Procédure devant la Cour :
I. Par une requête enregistrée sous le n° 21MA04126 le 15 octobre 2021, le préfet des Bouches-du-Rhône demande à la Cour :
1°) d'annuler le jugement du 6 octobre 2021 du tribunal administratif de Marseille ;
2°) de rejeter la demande formée par M. E... devant le tribunal administratif de Marseille.
Il soutient que :
- contrairement ce qu'a jugé le tribunal, l'arrêté en litige ne méconnaît pas l'article 8 de la convention européenne de sauvegarde des droits de l'homme et des libertés fondamentales.
Par un mémoire en défense enregistré le 29 décembre 2021, M. E..., représenté par Me Bouyadou, conclut au rejet de la requête, à ce qu'il soit enjoint au préfet des Bouches-du-Rhône de lui délivrer un titre de séjour dans un délai de 15 jours à compter de la notification de l'arrêté à intervenir, sous astreinte de 300 euros par jour de retard, et à la mise à la charge de l'Etat la somme de 2 000 euros sur le fondement de l'article L. 761 1 du code de justice administrative.
Il soutient que :
- les moyens de la requête ne sont pas fondés ;
- l'arrêté en litige méconnaît l'article 3-1 de la convention internationale relative aux droits de l'enfant.

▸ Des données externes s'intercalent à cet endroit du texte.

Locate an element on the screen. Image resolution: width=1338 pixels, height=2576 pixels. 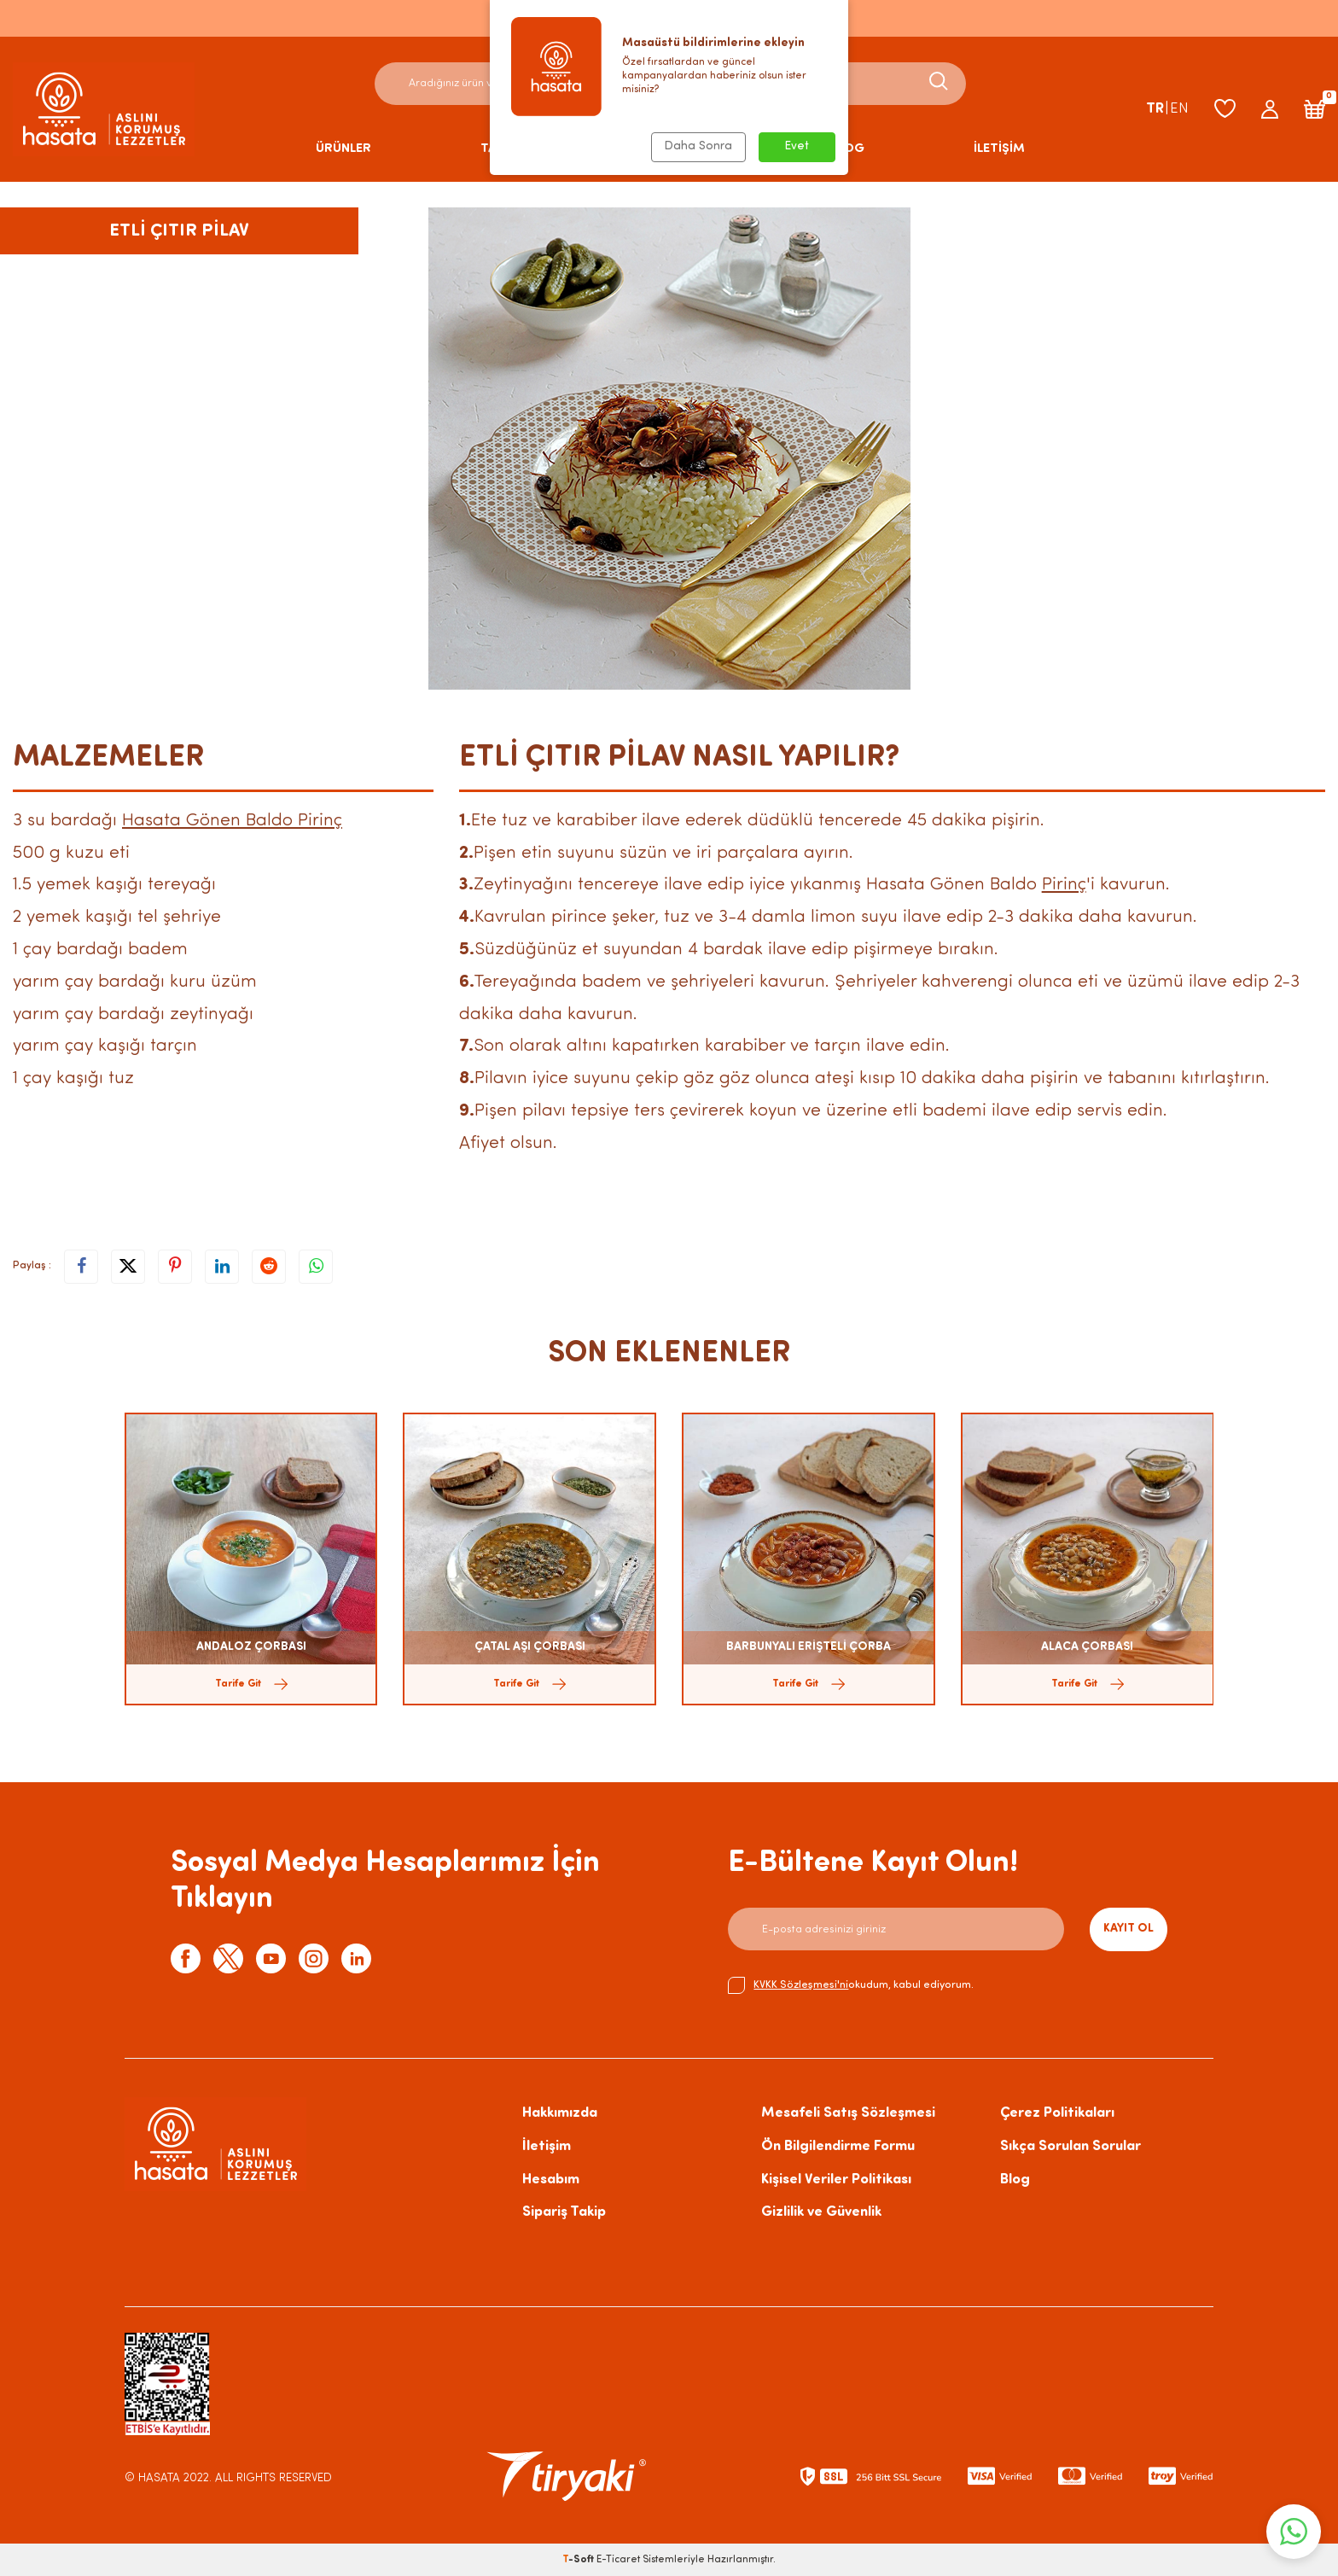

II. Par une requête enregistrée sous le n° 21MA04127 le 15 octobre 2021, le préfet des Bouches-du-Rhône demande à la Cour d'ordonner, sur le fondement de l'article R. 811-15 du code de justice administrative, le sursis à exécution du jugement du 6 octobre 2021 du tribunal administratif de Marseille.
Il soutient que :
- les moyens soulevés dans sa requête au fond sont sérieux.
Vu les autres pièces des dossiers.
Vu :
- la convention européenne de sauvegarde des droits de l'homme et des libertés fondamentales ;
- le code de l'entrée et du séjour des étrangers et du droit d'asile ;
- la loi n° 91-647 du 10 juillet 1991 ;
- le code de justice administrative.
Le président de la formation de jugement a dispensé le rapporteur public, sur sa proposition, de prononcer des conclusions à l'audience.
Les parties ont été régulièrement averties du jour de l'audience.
La présidente de la Cour a décidé, par décision du 24 août 2021, de désigner M. Portail, président assesseur, pour statuer dans les conditions prévues à l'article R. 222-1 du code de justice administrative.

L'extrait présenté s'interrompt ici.